CHIME and KLAS surveyed over 100 health care organizations with existing telehealth programs. They examined the reasons why the organizations had chosen to utilize telehealth; of these, “patient convenience” and increased access to care ranked at the top. Researchers also looked at the ways in which organizations have been using it, identifying three types of telehealth visits: “Scheduled/patient focused” (i.e., those that allow patients to schedule their own virtual visits), “on-demand/consumer focused” (i.e., virtual urgent care visits), and “telespecialty consultations.” Researchers also delved into the challenges organizations face and found, unsurprisingly, that the familiar issue of limited reimbursement was a complicating factor for half of respondents. In addition, “Most said integration between their electronic medical record and virtual care platform vendor was nonexistent or unidirectional.” And yet, despite the ongoing challenges, nearly all of those surveyed told researchers that they planned to expand their telehealth programs. Said KLAS President Adam Gale, “Telehealth holds enormous promise. However, the underlying technology needs to evolve faster. In particular, integration of telehealth with provider EMRs is still at a primitive level. Vendors need to step up in terms of technology and improved support.”

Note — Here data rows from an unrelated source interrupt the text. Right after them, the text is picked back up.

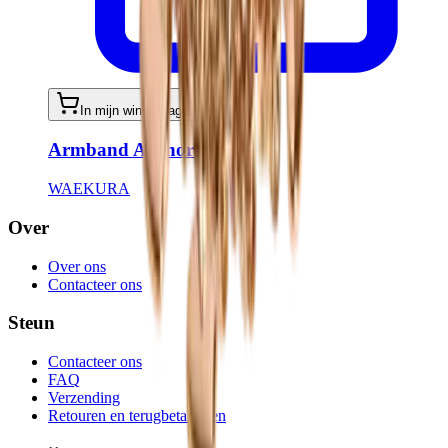
In mijn winkelwagen
Armband Aliénor
WAEKURA
Over
Over ons
Contacteer ons
Steun
Contacteer ons
FAQ
Verzending
Retouren en terugbetalingen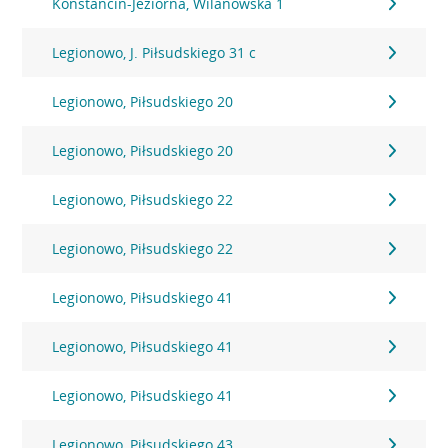
Konstancin-Jeziorna, Wilanowska 1
Legionowo, J. Piłsudskiego 31 c
Legionowo, Piłsudskiego 20
Legionowo, Piłsudskiego 20
Legionowo, Piłsudskiego 22
Legionowo, Piłsudskiego 22
Legionowo, Piłsudskiego 41
Legionowo, Piłsudskiego 41
Legionowo, Piłsudskiego 41
Legionowo, Piłsudskiego 43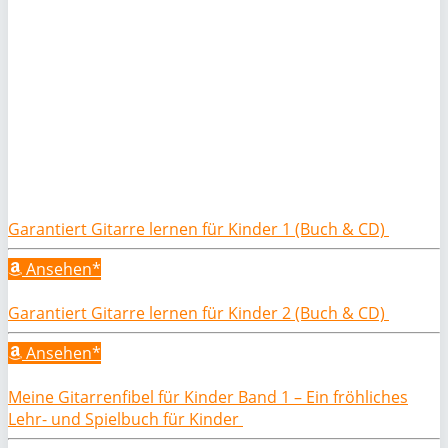
Garantiert Gitarre lernen für Kinder 1 (Buch & CD)
Ansehen*
Garantiert Gitarre lernen für Kinder 2 (Buch & CD)
Ansehen*
Meine Gitarrenfibel für Kinder Band 1 – Ein fröhliches
Lehr- und Spielbuch für Kinder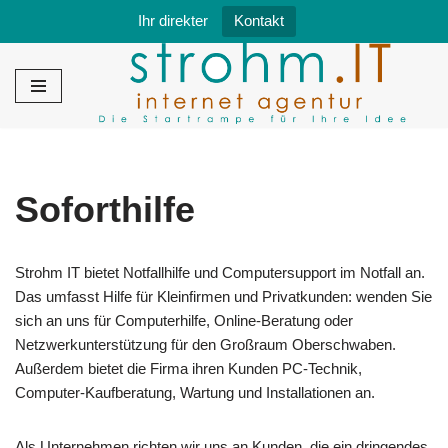
Ihr direkter
Kontakt
Zum
Inhalt
springen
Soforthilfe
Strohm IT bietet Notfallhilfe und Computersupport im Notfall an.
Das umfasst Hilfe für Kleinfirmen und Privatkunden: wenden Sie
sich an uns für Computerhilfe, Online-Beratung oder
Netzwerkunterstützung für den Großraum Oberschwaben.
Außerdem bietet die Firma ihren Kunden PC-Technik,
Computer-Kaufberatung, Wartung und Installationen an.
Als Unternehmen richten wir uns an Kunden, die ein dringendes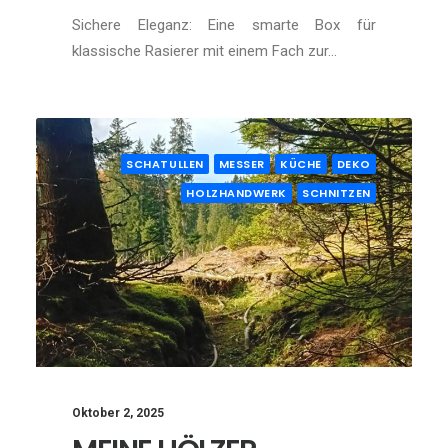
Sichere Eleganz: Eine smarte Box für
klassische Rasierer mit einem Fach zur…
SCHATULLEN
MESSER
KÜCHE
DEKO
HOLZHANDWERK
SCHNITZEN
Oktober 2, 2025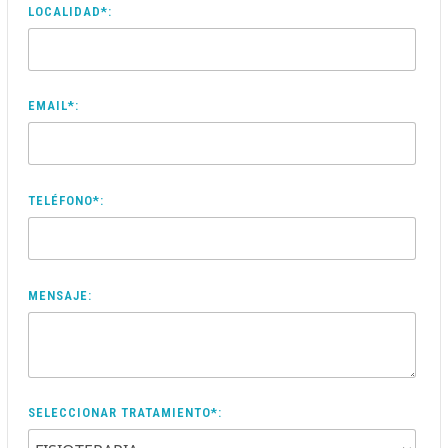
LOCALIDAD*:
EMAIL*:
TELÉFONO*:
MENSAJE:
SELECCIONAR TRATAMIENTO*: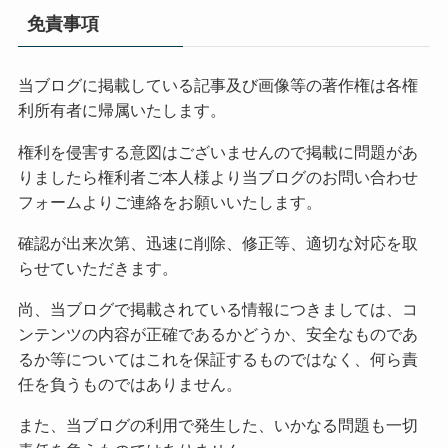
免責事項
当ブログに掲載している記事及び画像等の著作権は各権
利所有者に帰属いたします。
権利を侵害する意図はございませんので掲載に問題があ
りましたら権利者ご本人様より当ブログのお問い合わせ
フォームよりご連絡をお願いいたします。
確認が出来次第、迅速に削除、修正等、適切な対応を取
らせていただきます。
尚、当ブログで掲載されている情報につきましては、コ
ンテンツの内容が正確であるかどうか、安全なものであ
るか等についてはこれを保証するものではなく、何ら責
任を負うものではありません。
また、当ブログの利用で発生した、いかなる問題も一切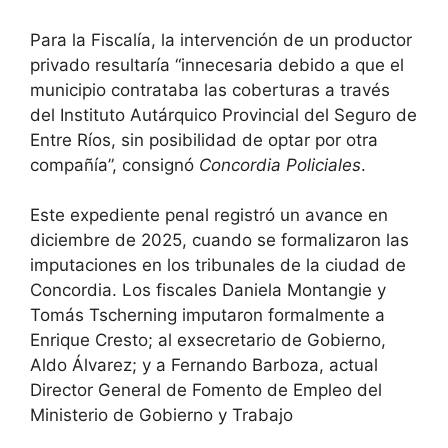
Para la Fiscalía, la intervención de un productor
privado resultaría “innecesaria debido a que el
municipio contrataba las coberturas a través
del Instituto Autárquico Provincial del Seguro de
Entre Ríos, sin posibilidad de optar por otra
compañía”, consignó
Concordia Policiales
.
Este expediente penal registró un avance en
diciembre de 2025, cuando se formalizaron las
imputaciones en los tribunales de la ciudad de
Concordia. Los fiscales Daniela Montangie y
Tomás Tscherning imputaron formalmente a
Enrique Cresto; al exsecretario de Gobierno,
Aldo Álvarez; y a Fernando Barboza, actual
Director General de Fomento de Empleo del
Ministerio de Gobierno y Trabajo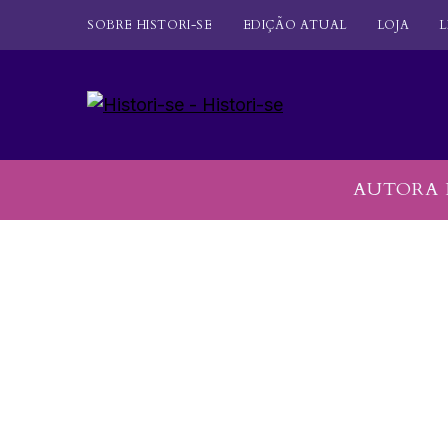
SOBRE HISTORI-SE
EDIÇÃO ATUAL
LOJA
L
AUTORA 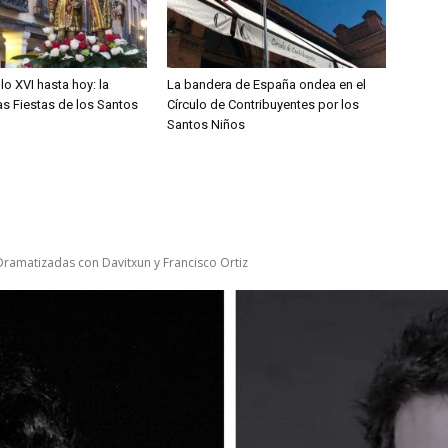
lo XVI hasta hoy: la
La bandera de España ondea en el
las Fiestas de los Santos
Círculo de Contribuyentes por los
Santos Niños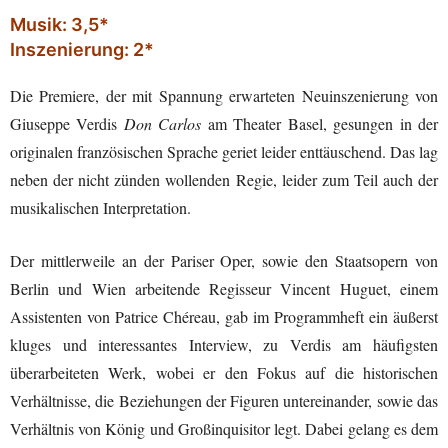
Musik: 3,5*
Inszenierung: 2*
Die Premiere, der mit Spannung erwarteten Neuinszenierung von
Giuseppe Verdis
Don Carlos
am Theater Basel, gesungen in der
originalen französischen Sprache geriet leider enttäuschend. Das lag
neben der nicht zünden wollenden Regie, leider zum Teil auch der
musikalischen Interpretation.
Der mittlerweile an der Pariser Oper, sowie den Staatsopern von
Berlin und Wien arbeitende Regisseur Vincent Huguet, einem
Assistenten von Patrice Chéreau, gab im Programmheft ein äußerst
kluges und interessantes Interview, zu Verdis am häufigsten
überarbeiteten Werk, wobei er den Fokus auf die historischen
Verhältnisse, die Beziehungen der Figuren untereinander, sowie das
Verhältnis von König und Großinquisitor legt. Dabei gelang es dem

The CHIME/KLAS survey, of course, is only the latest to identify a trend toward increasing investment in telehealth. Last month, a survey from researchers at telehealth software company Reach Health found that a majority of industry respondents—51 percent—considered telehealth to be a “high priority,” with an additional 36 percent classifying it as a medium priority, and a mere 13 percent reporting that they considered it to be a low priority. And as we reported this summer, the National Business Group on Health (NBGH) annual survey of 148 companies found that, for a variety of reasons, large employers are embracing telemedicine, with 96 percent of large companies planning to offer some sort of telemedicine coverage to their employees during the next year. In April, an American Telemedicine Association (ATA) study of 171 health care executives found that an overwhelming 83 percent of health care organizations have plans to invest in telehealth and mHealth in the next year. Finally, in June, the Advisory Board Company’s Virtual Visits Consumer Choice Survey found that 77 percent of people would be willing to have a health care provider visit via telehealth.